> **Activity**
Please give back, exactly as written, the lines from the line with "www.vietsensetravel.com" to the line with "à Sanssac L" in the listing below, leaving out all pictures.

> **The records**
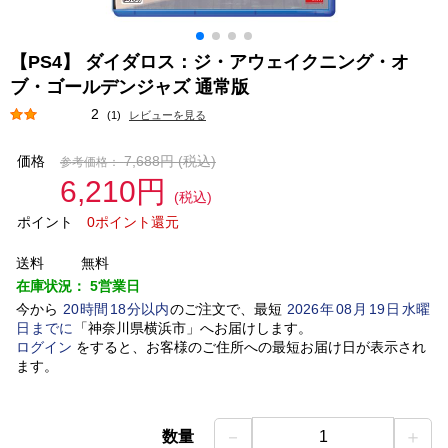
【PS4】 ダイダロス：ジ・アウェイクニング・オ
ブ・ゴールデンジャズ 通常版
2
(1)
レビューを見る
価格
7,688円
(税込)
参考価格：
6,210円
(税込)
ポイント
0ポイント還元
送料
無料
在庫状況：
5営業日
今から
20
時間
18
分以内
のご注文で、最短
2026
年
08
月
19
日
水曜
日
までに
「
神奈川県横浜市
」
へお届けします。
ログイン
をすると、お客様のご住所への最短お届け日が表示され
ます。
－
＋
数量
1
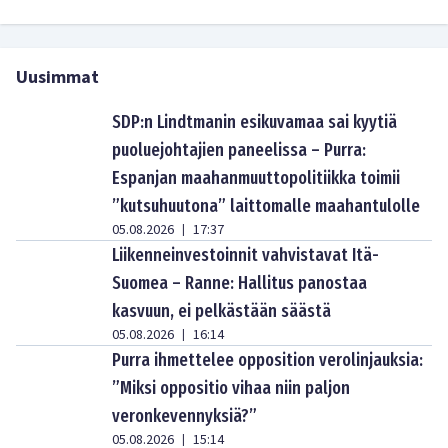
Uusimmat
SDP:n Lindtmanin esikuvamaa sai kyytiä
puoluejohtajien paneelissa – Purra:
Espanjan maahanmuuttopolitiikka toimii
”kutsuhuutona” laittomalle maahantulolle
05.08.2026
17:37
|
Liikenneinvestoinnit vahvistavat Itä-
Suomea – Ranne: Hallitus panostaa
kasvuun, ei pelkästään säästä
05.08.2026
16:14
|
Purra ihmettelee opposition verolinjauksia:
”Miksi oppositio vihaa niin paljon
veronkevennyksiä?”
05.08.2026
15:14
|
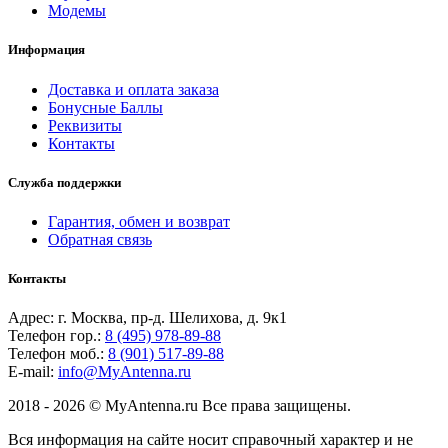
Модемы
Информация
Доставка и оплата заказа
Бонусные Баллы
Реквизиты
Контакты
Служба поддержки
Гарантия, обмен и возврат
Обратная связь
Контакты
Адрес: г. Москва, пр-д. Шелихова, д. 9к1
Телефон гор.:
8 (495) 978-89-88
Телефон моб.:
8 (901) 517-89-88
E-mail:
info@MyAntenna.ru
2018 - 2026 © MyAntenna.ru Все права защищены.
Вся информация на сайте носит справочный характер и не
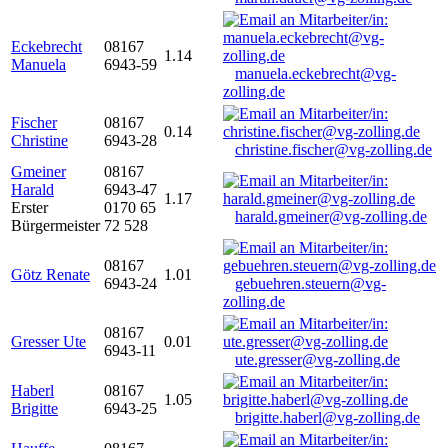
Eckebrecht
08167
1.14
Manuela
6943-59
manuela.eckebrecht@vg-
zolling.de
Fischer
08167
0.14
Christine
6943-28
christine.fischer@vg-zolling.de
Gmeiner
08167
Harald
6943-47
1.17
Erster
0170 65
harald.gmeiner@vg-zolling.de
Bürgermeister
72 528
08167
Götz Renate
1.01
6943-24
gebuehren.steuern@vg-
zolling.de
08167
Gresser Ute
0.01
6943-11
ute.gresser@vg-zolling.de
Haberl
08167
1.05
Brigitte
6943-25
brigitte.haberl@vg-zolling.de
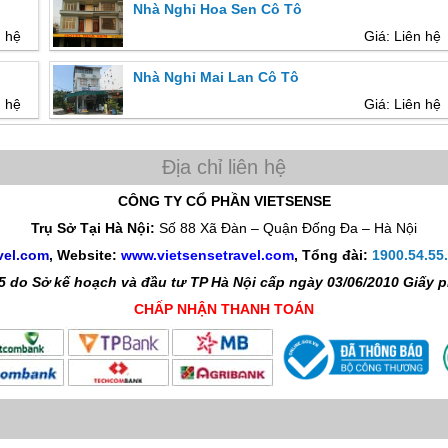
Nhà Nghỉ Hoa Sen Cô Tô
n hệ
Giá: Liên hệ
Nhà Nghỉ Mai Lan Cô Tô
n hệ
Giá: Liên hệ
CÔNG TY CỔ PHẦN VIETSENSE
Trụ Sở Tại Hà Nội:
Số 88 Xã Đàn – Quận Đống Đa – Hà Nội
vel.com
, Website:
www.vietsensetravel.com
,
Tổng đài:
1900.54.55
 do Sở kế hoạch và đầu tư TP Hà Nội cấp ngày 03/06/2010 Giấy
CHẤP NHẬN THANH TOÁN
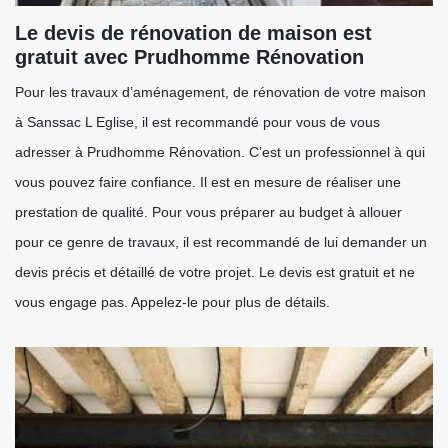
Le devis de rénovation de maison est
gratuit avec Prudhomme Rénovation
Pour les travaux d’aménagement, de rénovation de votre maison
à Sanssac L Eglise, il est recommandé pour vous de vous
adresser à Prudhomme Rénovation. C’est un professionnel à qui
vous pouvez faire confiance. Il est en mesure de réaliser une
prestation de qualité. Pour vous préparer au budget à allouer
pour ce genre de travaux, il est recommandé de lui demander un
devis précis et détaillé de votre projet. Le devis est gratuit et ne
vous engage pas. Appelez-le pour plus de détails.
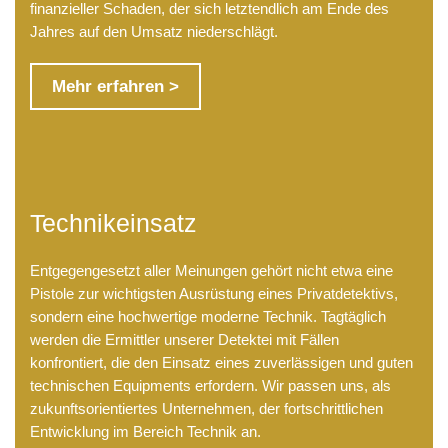
finanzieller Schaden, der sich letztendlich am Ende des
Jahres auf den Umsatz niederschlägt.
Mehr erfahren >
Technikeinsatz
Entgegengesetzt aller Meinungen gehört nicht etwa eine
Pistole zur wichtigsten Ausrüstung eines Privatdetektivs,
sondern eine hochwertige moderne Technik. Tagtäglich
werden die Ermittler unserer Detektei mit Fällen
konfrontiert, die den Einsatz eines zuverlässigen und guten
technischen Equipments erfordern. Wir passen uns, als
zukunftsorientiertes Unternehmen, der fortschrittlichen
Entwicklung im Bereich Technik an.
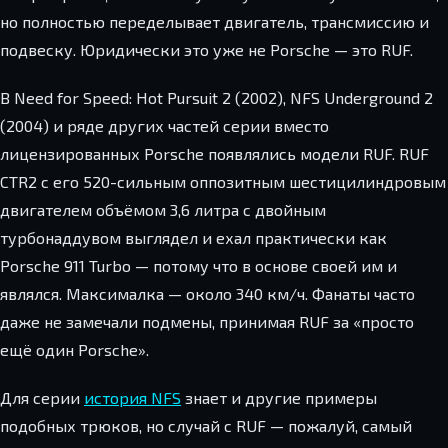
но полностью переделывает двигатель, трансмиссию и
подвеску. Юридически это уже не Porsche — это RUF.
В Need for Speed: Hot Pursuit 2 (2002), NFS Underground 2
(2004) и ряде других частей серии вместо
лицензированных Porsche появлялись модели RUF. RUF
CTR2 с его 520-сильным оппозитным шестицилиндровым
двигателем объёмом 3,6 литра с двойным
турбонаддувом выглядел и ехал практически как
Porsche 911 Turbo — потому что в основе своей им и
являлся. Максималка — около 340 км/ч. Фанаты часто
даже не замечали подмены, принимая RUF за «просто
ещё один Porsche».
Для серии
история NFS
знает и другие примеры
подобных трюков, но случай с RUF — пожалуй, самый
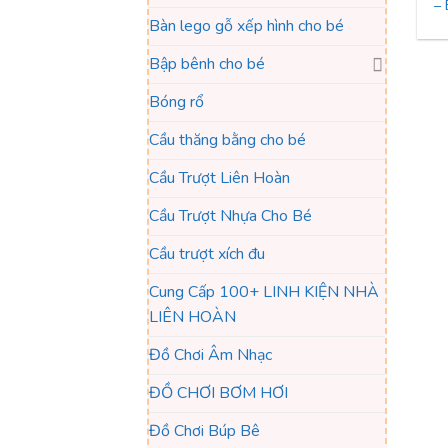
–
Bàn lego gỗ xếp hình cho bé
Bập bênh cho bé
Bóng rổ
Cầu thăng bằng cho bé
Cầu Trượt Liên Hoàn
Cầu Trượt Nhựa Cho Bé
Cầu trượt xích đu
Cung Cấp 100+ LINH KIỆN NHÀ
LIÊN HOÀN
Đồ Chơi Âm Nhạc
ĐỒ CHƠI BƠM HƠI
Đồ Chơi Búp Bê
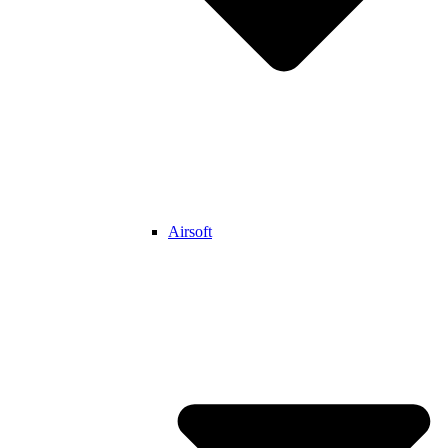
Airsoft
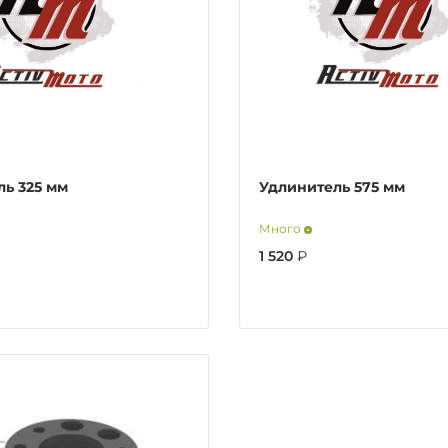
ь 325 мм
Удлинитель 575 мм
Много
1 520
₽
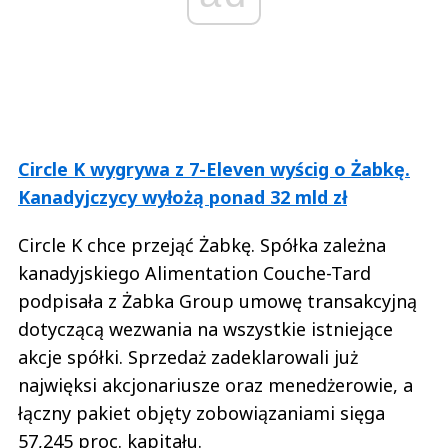
Circle K wygrywa z 7-Eleven wyścig o Żabkę.
Kanadyjczycy wyłożą ponad 32 mld zł
Circle K chce przejąć Żabkę. Spółka zależna
kanadyjskiego Alimentation Couche-Tard
podpisała z Żabka Group umowę transakcyjną
dotyczącą wezwania na wszystkie istniejące
akcje spółki. Sprzedaż zadeklarowali już
najwięksi akcjonariusze oraz menedżerowie, a
łączny pakiet objęty zobowiązaniami sięga
57,245 proc. kapitału.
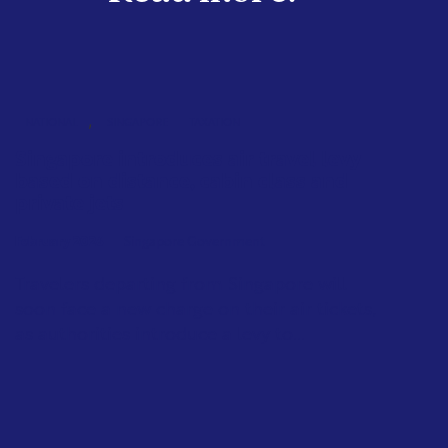
,
NATIONAL
SINGAPORE
TAXATION
Singapore introduces air travel levy
based on distance, cabin class and
private jets
February 2026
Singapore Government
Travelers departing from Singapore will
soon face a new charge on their air tickets,
as authorities introduce a levy to...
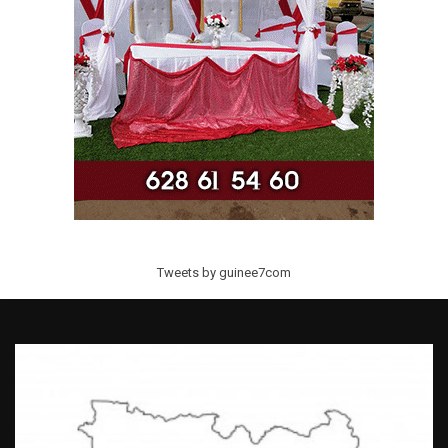
Tweets by guinee7com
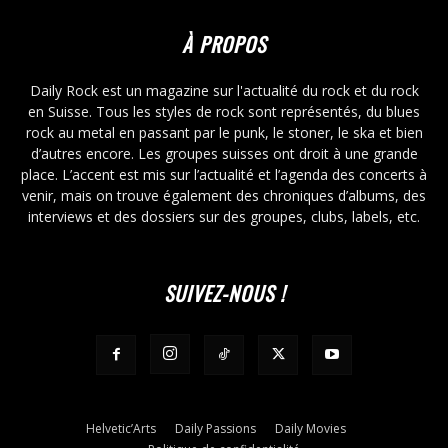
À PROPOS
Daily Rock est un magazine sur l'actualité du rock et du rock
en Suisse. Tous les styles de rock sont représentés, du blues
rock au metal en passant par le punk, le stoner, le ska et bien
d’autres encore. Les groupes suisses ont droit à une grande
place. L’accent est mis sur l’actualité et l’agenda des concerts à
venir, mais on trouve également des chroniques d’albums, des
interviews et des dossiers sur des groupes, clubs, labels, etc.
SUIVEZ-NOUS !
Helvetic’Arts
Daily Passions
Daily Movies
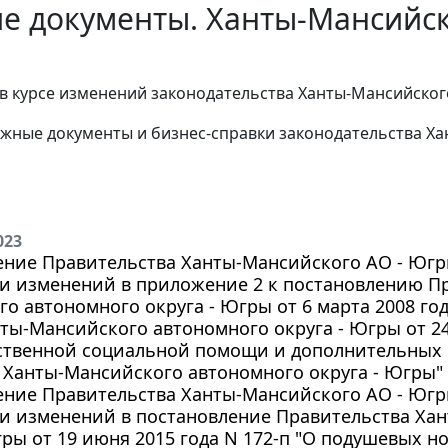
е документы. Ханты-Мансийск
в курсе изменений законодательства Ханты-Мансийског
жные документы и бизнес-справки законодательства
Ха
023
ние Правительства Ханты-Мансийского АО - Югры 
и изменений в приложение 2 к постановлению П
о автономного округа - Югры от 6 марта 2008 год
ты-Мансийского автономного округа - Югры от 24 
рственной социальной помощи и дополнительных
 Ханты-Мансийского автономного округа - Югры"
ние Правительства Ханты-Мансийского АО - Югры 
ии изменений в постановление Правительства Ха
гры от 19 июня 2015 года N 172-п "О подушевых 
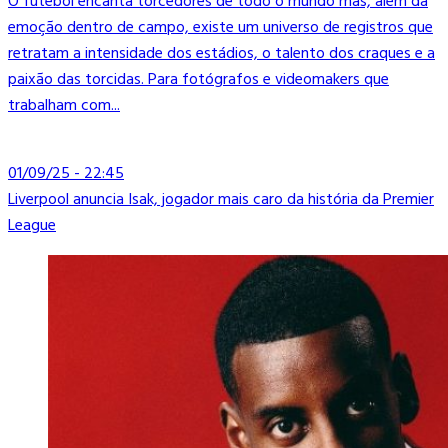
O futebol encanta torcedores de todo o mundo mas, além da
emoção dentro de campo, existe um universo de registros que
retratam a intensidade dos estádios, o talento dos craques e a
paixão das torcidas. Para fotógrafos e videomakers que
trabalham com...
01/09/25 - 22:45
Liverpool anuncia Isak, jogador mais caro da história da Premier
League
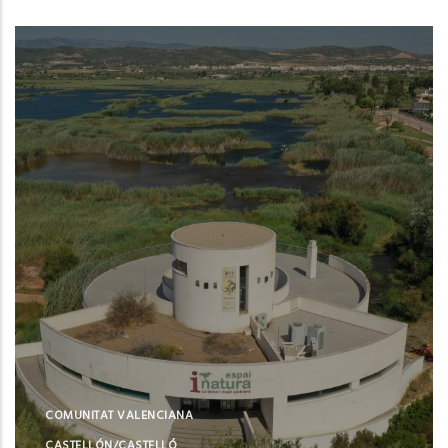
COMUNITAT VALENCIANA
CASTELLÓN/CASTELLÓ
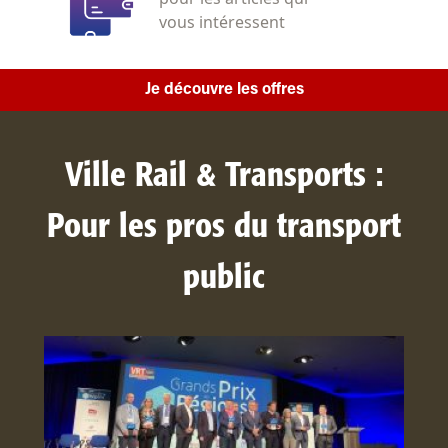
vous intéressent
Je découvre les offres
Ville Rail & Transports :
Pour les pros du transport
public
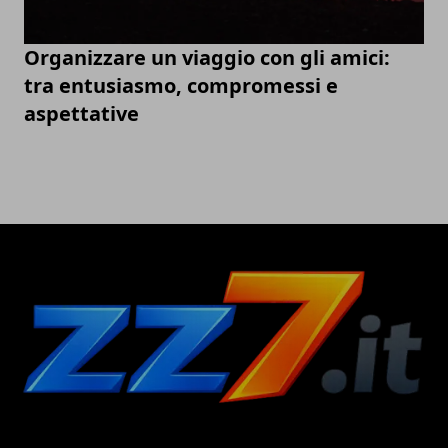
Organizzare un viaggio con gli amici:
tra entusiasmo, compromessi e
aspettative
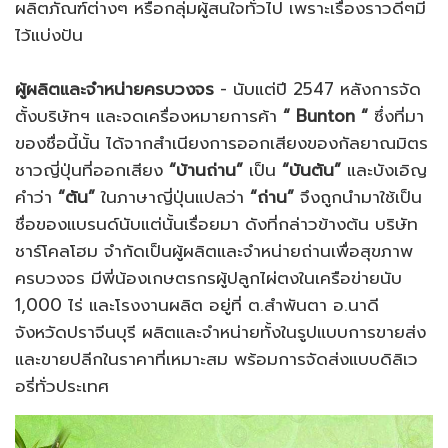
ผลิตภัณฑ์ต่างๆ หรือกลุ่มผู้สนใจทั่วไป เพราะเรื่องราวดีๆมี
ไว้แบ่งปัน
ผู้ผลิตและจำหน่ายครบวงจร
- นับแต่ปี 2547 หลังการจัด
ตั้งบริษัทฯ และจดเครื่องหมายการค้า
“ Bunton “
ซึ่งที่มา
ของชื่อนี้นั้น ได้จากสำเนียงการออกเสียงของกัลยาณมิตร
ชาวญี่ปุ่นที่ออกเสียง
“บ้านถ่าน”
เป็น
“บันตัน”
และบังเอิญ
คำว่า
“ตัน”
ในภาษาญี่ปุ่นแปลว่า
“ถ่าน”
จึงถูกนำมาใช้เป็น
ชื่อของแบรนด์นับแต่นั้นเรื่อยมา ดังที่กล่าวข้างต้น บริษัท
ชาร์โคลโฮม จำกัดเป็นผู้ผลิตและจำหน่ายถ่านเพื่อสุขภาพ
ครบวงจร มีพี่น้องเกษตรกรผู้ปลูกไผ่ตงในเครือข่ายนับ
1,000 ไร่ และโรงงานผลิต อยู่ที่ ต.สำพันตา อ.นาดี
จังหวัดปราจีนบุรี ผลิตและจำหน่ายทั้งในรูปแบบการขายส่ง
และขายปลีกในราคาที่เหมาะสม พร้อมการจัดส่งแบบดิลิเว
อรี่ทั่วประเทศ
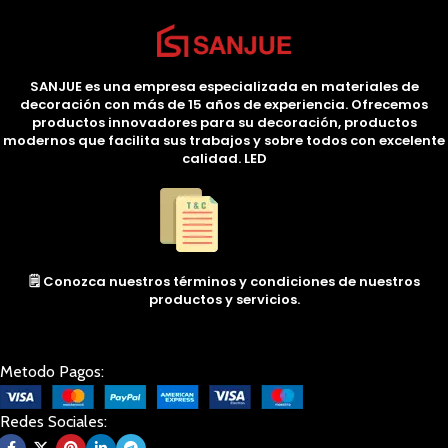
SANJUE es una empresa especializada en materiales de
decoración con más de 15 años de experiencia. Ofrecemos
productos innovadores para su decoración, productos
modernos que facilita sus trabajos y sobre todos con excelente
calidad. LED
🗒️ Conozca nuestros términos y condiciones de nuestros
productos y servicios.
Metodo Pagos:
Redes Sociales:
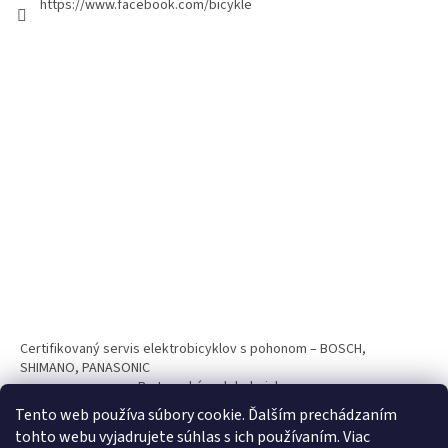
https://www.facebook.com/bicykle
Certifikovaný servis elektrobicyklov s pohonom – BOSCH,
SHIMANO, PANASONIC
Partnerský web hokejshop.eu
Tento web používa súbory cookie. Ďalším prechádzaním
tohto webu vyjadrujete súhlas s ich používaním. Viac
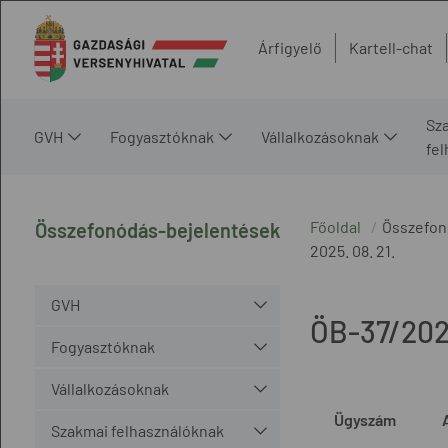
Árfigyelő
Kartell-chat
Sz
GVH
Fogyasztóknak
Vállalkozásoknak
fe
Főoldal
Összefon
Összefonódás-bejelentések
2025. 08. 21.
GVH
ÖB-37/20
Fogyasztóknak
Vállalkozásoknak
Ügyszám
Szakmai felhasználóknak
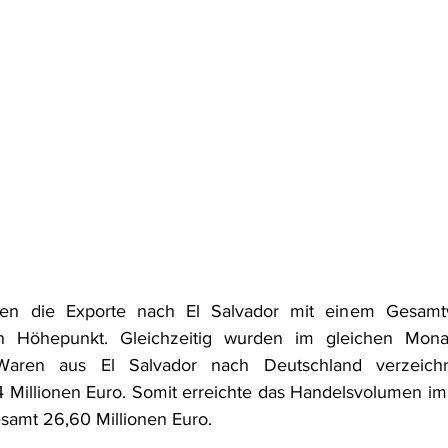
ten die Exporte nach El Salvador mit einem Gesamtw
en Höhepunkt. Gleichzeitig wurden im gleichen Mona
Waren aus El Salvador nach Deutschland verzeichn
 Millionen Euro. Somit erreichte das Handelsvolumen im
samt 26,60 Millionen Euro.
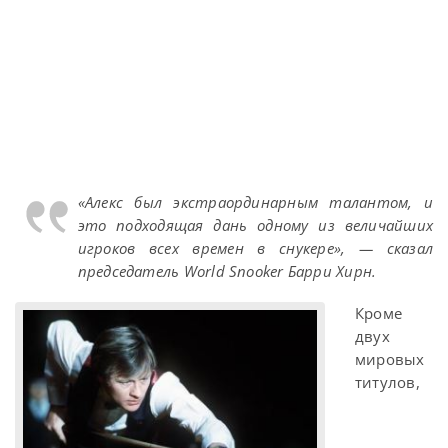
«Алекс был экстраординарным талантом, и
это подходящая дань одному из величайших
игроков всех времен в снукере», — сказал
председатель World Snooker Барри Хирн.
Кроме
двух
мировых
титулов,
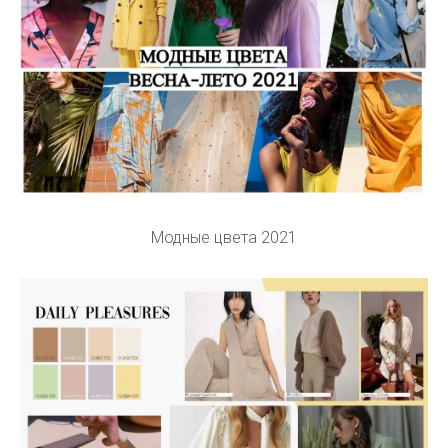
Модные цвета 2021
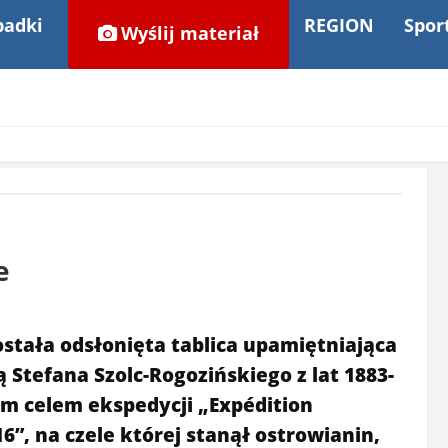
adki
REGION
Spor
Wyślij materiał
e
ostała odsłonięta tablica upamiętniająca
Stefana Szolc-Rogozińskiego z lat 1883-
ym celem ekspedycji „Expédition
6”, na czele której stanął ostrowianin,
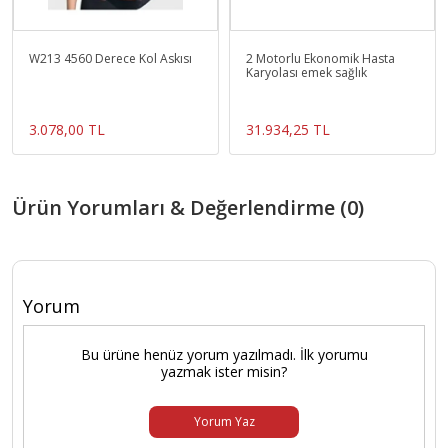
W213 4560 Derece Kol Askısı
2 Motorlu Ekonomik Hasta
Karyolası emek sağlık
3.078,00 TL
31.934,25 TL
Ürün Yorumları & Değerlendirme (0)
Yorum
Bu ürüne henüz yorum yazılmadı. İlk yorumu
yazmak ister misin?
Yorum Yaz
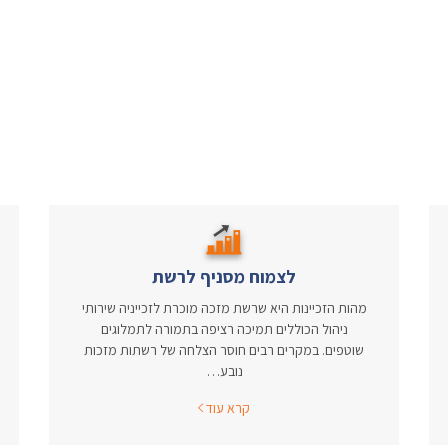
לצמוח מסניף לרשת
מהות הזכיינות היא שרשת מזכה מוכרת לזכייניה שירותי
ניהול הכוללים תמיכה רציפה בתמורה לתמלוגים
שוטפים. במקרים רבים חוסר הצלחה של רשתות מזכות
נובע…
קרא עוד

> **Result for this task**
www.vietsensetravel.com
,
Tổng đài:
1900.54.55
 do Sở kế hoạch và đầu tư TP Hà Nội cấp ngày 03/06/2010 Giấy
CHẤP NHẬN THANH TOÁN
Le devis de rénovation de maison est
gratuit avec Prudhomme Rénovation
Pour les travaux d’aménagement, de rénovation de votre maison
à Sanssac L Eglise, il est recommandé pour vous de vous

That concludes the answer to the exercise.